(Excerpts from a dataset)
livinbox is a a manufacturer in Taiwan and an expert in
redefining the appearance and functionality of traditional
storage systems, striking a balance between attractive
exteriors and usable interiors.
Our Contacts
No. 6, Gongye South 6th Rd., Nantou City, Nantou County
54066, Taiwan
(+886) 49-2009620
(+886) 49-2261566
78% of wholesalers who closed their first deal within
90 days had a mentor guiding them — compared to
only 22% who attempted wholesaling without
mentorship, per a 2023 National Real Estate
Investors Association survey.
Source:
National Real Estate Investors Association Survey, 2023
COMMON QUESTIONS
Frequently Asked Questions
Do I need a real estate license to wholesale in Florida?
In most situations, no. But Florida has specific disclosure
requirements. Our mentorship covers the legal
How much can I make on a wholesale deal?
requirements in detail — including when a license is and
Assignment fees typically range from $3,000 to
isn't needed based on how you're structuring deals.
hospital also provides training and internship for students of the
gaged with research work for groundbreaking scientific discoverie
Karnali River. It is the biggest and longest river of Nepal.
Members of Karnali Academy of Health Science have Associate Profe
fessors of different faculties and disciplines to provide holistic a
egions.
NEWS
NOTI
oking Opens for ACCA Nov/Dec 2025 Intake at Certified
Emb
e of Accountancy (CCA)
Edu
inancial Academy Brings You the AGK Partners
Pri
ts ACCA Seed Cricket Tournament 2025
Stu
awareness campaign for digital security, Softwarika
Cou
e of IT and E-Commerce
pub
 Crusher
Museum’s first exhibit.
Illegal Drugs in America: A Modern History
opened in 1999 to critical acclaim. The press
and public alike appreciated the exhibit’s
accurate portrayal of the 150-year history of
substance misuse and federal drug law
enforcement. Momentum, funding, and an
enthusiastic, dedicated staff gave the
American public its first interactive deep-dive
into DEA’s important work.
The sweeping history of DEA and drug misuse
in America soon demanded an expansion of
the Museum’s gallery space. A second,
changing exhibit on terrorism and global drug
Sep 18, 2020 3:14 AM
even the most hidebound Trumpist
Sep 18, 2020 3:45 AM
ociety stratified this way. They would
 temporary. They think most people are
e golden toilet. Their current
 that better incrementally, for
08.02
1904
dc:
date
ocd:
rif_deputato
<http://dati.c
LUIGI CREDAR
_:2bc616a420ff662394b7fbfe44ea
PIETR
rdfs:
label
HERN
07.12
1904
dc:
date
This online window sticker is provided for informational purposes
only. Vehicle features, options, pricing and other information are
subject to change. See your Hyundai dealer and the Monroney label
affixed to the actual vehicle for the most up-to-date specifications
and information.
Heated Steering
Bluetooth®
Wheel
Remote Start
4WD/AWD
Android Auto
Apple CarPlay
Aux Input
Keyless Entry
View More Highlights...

→ **THE PROBLEM**: Taking the lines above, repeat exactly those from the line that contains "storage systems, striking" through the line that contains "Museum’s first exhibit.", and both of those lines as well. Include nothing else.

→ **RESULT BELOW**:
storage systems, striking a balance between attractive
exteriors and usable interiors.
Our Contacts
No. 6, Gongye South 6th Rd., Nantou City, Nantou County
54066, Taiwan
(+886) 49-2009620
(+886) 49-2261566
78% of wholesalers who closed their first deal within
90 days had a mentor guiding them — compared to
only 22% who attempted wholesaling without
mentorship, per a 2023 National Real Estate
Investors Association survey.
Source:
National Real Estate Investors Association Survey, 2023
COMMON QUESTIONS
Frequently Asked Questions
Do I need a real estate license to wholesale in Florida?
In most situations, no. But Florida has specific disclosure
requirements. Our mentorship covers the legal
How much can I make on a wholesale deal?
requirements in detail — including when a license is and
Assignment fees typically range from $3,000 to
isn't needed based on how you're structuring deals.
hospital also provides training and internship for students of the
gaged with research work for groundbreaking scientific discoverie
Karnali River. It is the biggest and longest river of Nepal.
Members of Karnali Academy of Health Science have Associate Profe
fessors of different faculties and disciplines to provide holistic a
egions.
NEWS
NOTI
oking Opens for ACCA Nov/Dec 2025 Intake at Certified
Emb
e of Accountancy (CCA)
Edu
inancial Academy Brings You the AGK Partners
Pri
ts ACCA Seed Cricket Tournament 2025
Stu
awareness campaign for digital security, Softwarika
Cou
e of IT and E-Commerce
pub
 Crusher
Museum’s first exhibit.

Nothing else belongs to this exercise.